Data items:

★ ★ ★ ★

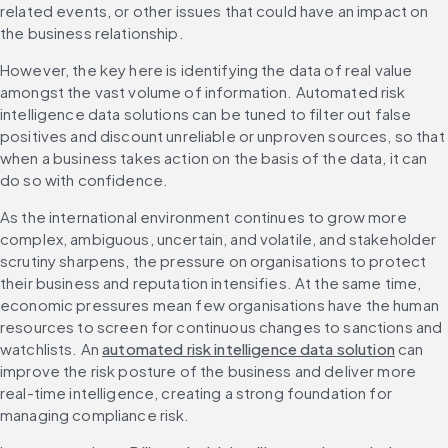
related events, or other issues that could have an impact on 
the business relationship.
However, the key here is identifying the data of real value 
amongst the vast volume of information. Automated risk 
intelligence data solutions can be tuned to filter out false 
positives and discount unreliable or unproven sources, so that 
when a business takes action on the basis of the data, it can 
do so with confidence.
As the international environment continues to grow more 
complex, ambiguous, uncertain, and volatile, and stakeholder 
scrutiny sharpens, the pressure on organisations to protect 
their business and reputation intensifies. At the same time, 
economic pressures mean few organisations have the human 
resources to screen for continuous changes to sanctions and 
watchlists. An 
automated risk intelligence data solution
 can 
improve the risk posture of the business and deliver more 
real-time intelligence, creating a strong foundation for 
managing compliance risk.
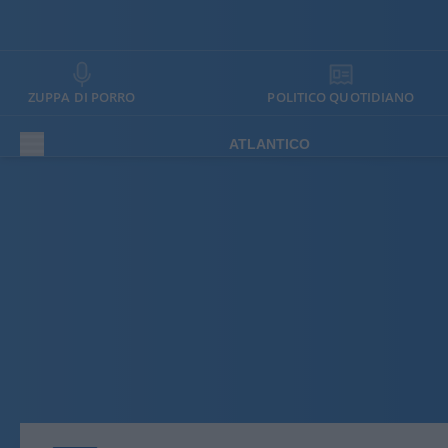
ZUPPA DI PORRO
POLITICO QUOTIDIANO
ATLANTICO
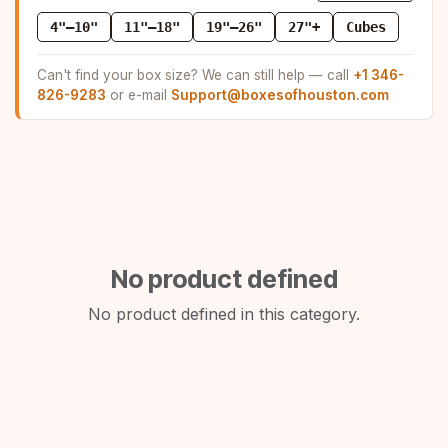
4"–10"
11"–18"
19"–26"
27"+
Cubes
Can't find your box size? We can still help — call
+1 346-
826-9283
or e-mail
Support@boxesofhouston.com
No product defined
No product defined in this category.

★ ★ ★ ★

Scan the data above; copy every line where "real" appears.

However, the key here is identifying the data of real value 
real-time intelligence, creating a strong foundation for 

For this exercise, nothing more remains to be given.